I am trying to fine tune the model. and model is training / learning the QA tasks and I am getting more better answers. But validation loss is increasing
Here is my function for training
for e in range(3):
train_loss = 0.0
model.train()
tbar = tqdm(batches)
counter = 0
losses = []
for index, batch in enumerate(tbar):
# Transfer Data to GPU if available
optimizer.zero_grad()
input_ids, attention_mask, labels = batch['input_ids'], batch['attention_mask'], batch['labels']
if torch.cuda.is_available():
input_ids, attention_mask, labels = input_ids.cuda(), attention_mask.cuda(), labels.cuda()
# Clear the gradients
# Forward Pass
output = model(
input_ids=input_ids,
attention_mask=attention_mask,
labels=labels)
loss, target = output.loss, output.logits
# Calculate gradients
loss.backward()
# Update Weights
optimizer.step()
# Calculate Loss
train_loss += (loss.item() * 8)
counter += 1
losses.append(train_loss / (counter * 8))
tbar.set_postfix({'loss': train_loss / (counter * 8)})
valid_loss = 0.0
model.eval() # Optional when not using Model Specific layer
vbar = tqdm(validloader)
counter = 0
with torch.no_grad():
for index, batch in enumerate(vbar):
# Transfer Data to GPU if available
input_ids, attention_mask, labels = batch['input_ids'], batch['attention_mask'], batch['labels']

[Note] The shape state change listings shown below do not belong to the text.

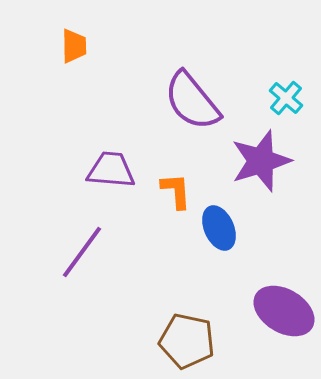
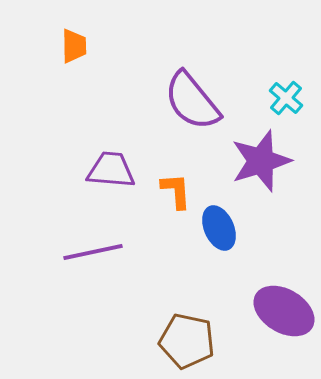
purple line: moved 11 px right; rotated 42 degrees clockwise
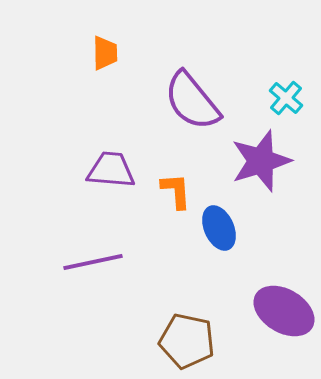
orange trapezoid: moved 31 px right, 7 px down
purple line: moved 10 px down
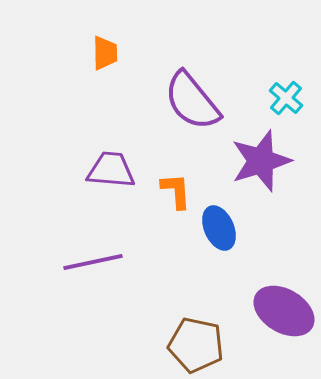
brown pentagon: moved 9 px right, 4 px down
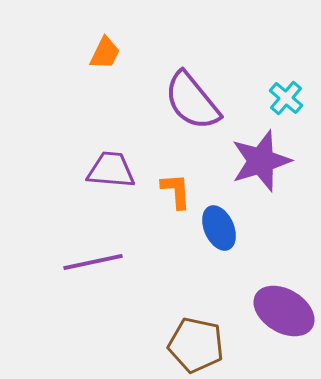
orange trapezoid: rotated 27 degrees clockwise
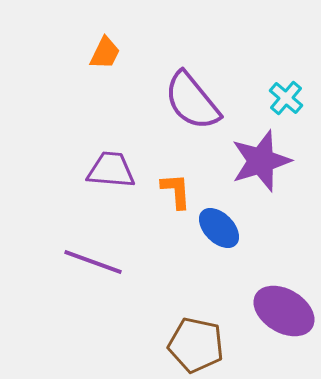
blue ellipse: rotated 21 degrees counterclockwise
purple line: rotated 32 degrees clockwise
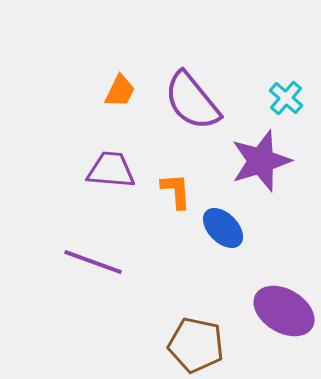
orange trapezoid: moved 15 px right, 38 px down
blue ellipse: moved 4 px right
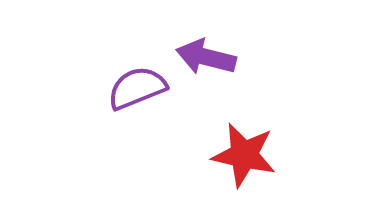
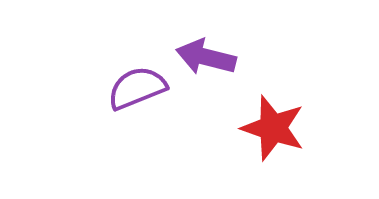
red star: moved 29 px right, 27 px up; rotated 6 degrees clockwise
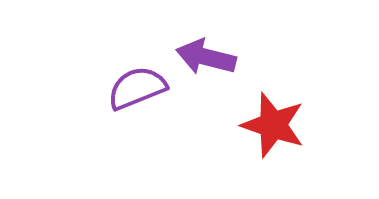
red star: moved 3 px up
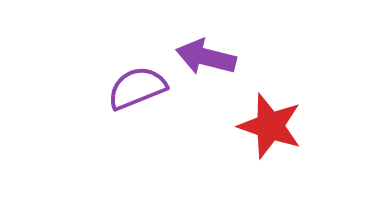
red star: moved 3 px left, 1 px down
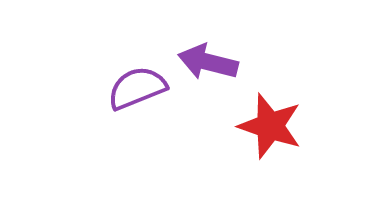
purple arrow: moved 2 px right, 5 px down
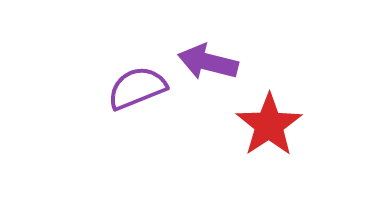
red star: moved 1 px left, 1 px up; rotated 20 degrees clockwise
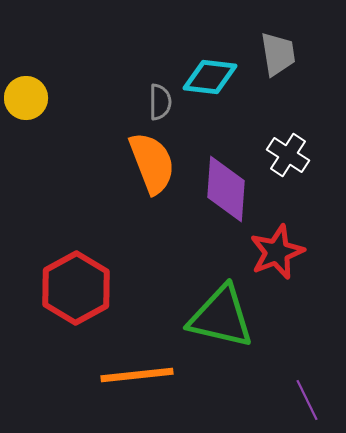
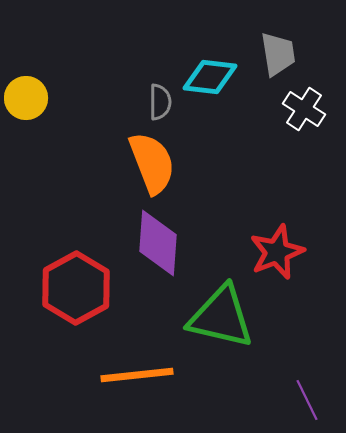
white cross: moved 16 px right, 46 px up
purple diamond: moved 68 px left, 54 px down
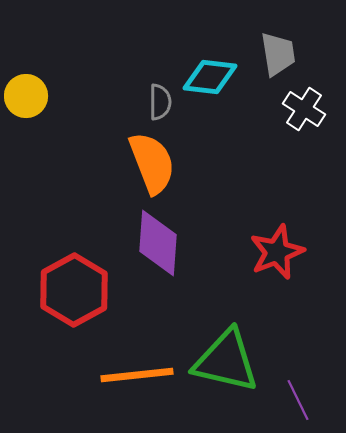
yellow circle: moved 2 px up
red hexagon: moved 2 px left, 2 px down
green triangle: moved 5 px right, 44 px down
purple line: moved 9 px left
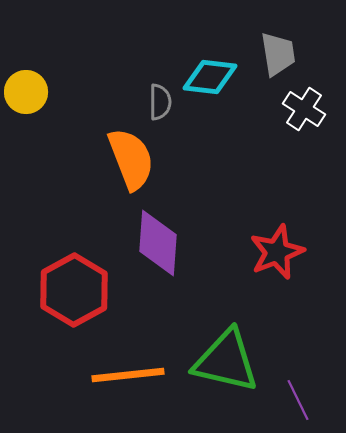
yellow circle: moved 4 px up
orange semicircle: moved 21 px left, 4 px up
orange line: moved 9 px left
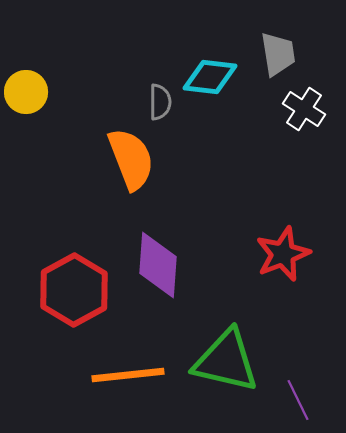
purple diamond: moved 22 px down
red star: moved 6 px right, 2 px down
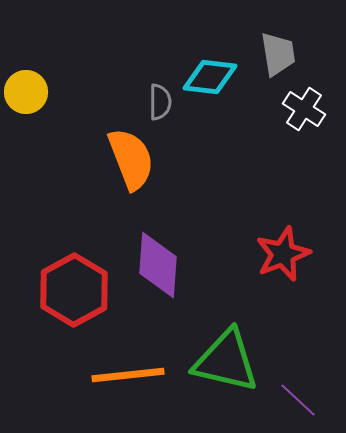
purple line: rotated 21 degrees counterclockwise
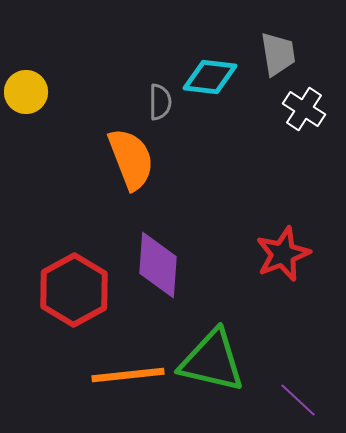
green triangle: moved 14 px left
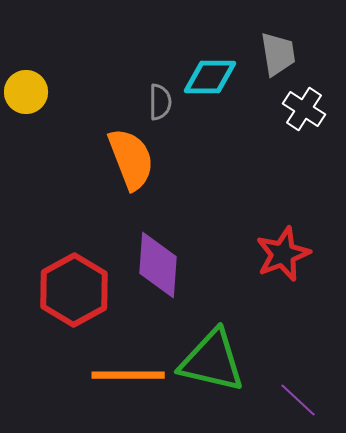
cyan diamond: rotated 6 degrees counterclockwise
orange line: rotated 6 degrees clockwise
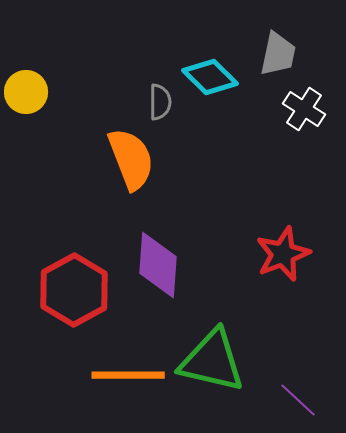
gray trapezoid: rotated 21 degrees clockwise
cyan diamond: rotated 44 degrees clockwise
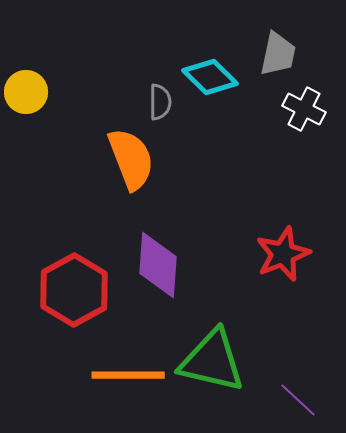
white cross: rotated 6 degrees counterclockwise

if torch.cuda.is_available():
input_ids, attention_mask, labels = input_ids.cuda(), attention_mask.cuda(), labels.cuda()
output = model(
input_ids=input_ids,
attention_mask=attention_mask,
labels=labels)
loss, target = output.loss, output.logits
# Calculate gradients
# Calculate Loss
valid_loss += loss.item()
losses.append(valid_loss)
counter += 1
vbar.set_postfix({'loss': valid_loss / (counter)})
#tk1.close()
filename = './saved_model' + str(e) + '.pt'
torch.save(model.state_dict(), filename)
print(f'Epoch {e+1} \t\t Training Loss: {train_loss / len(trainloader)} \t\t Validation Loss: {valid_loss / len(validloader)}')
if min_valid_loss > valid_loss:
print(f'Validation Loss Decreased({min_valid_loss:.6f}--->{valid_loss:.6f}) \t Saving The Model')
min_valid_loss = valid_loss
# Saving State Dict
torch.save(model.state_dict(), './saved_model.pth')
can someone please see into it ?
Training loss is decreasing but validation loss is increasing.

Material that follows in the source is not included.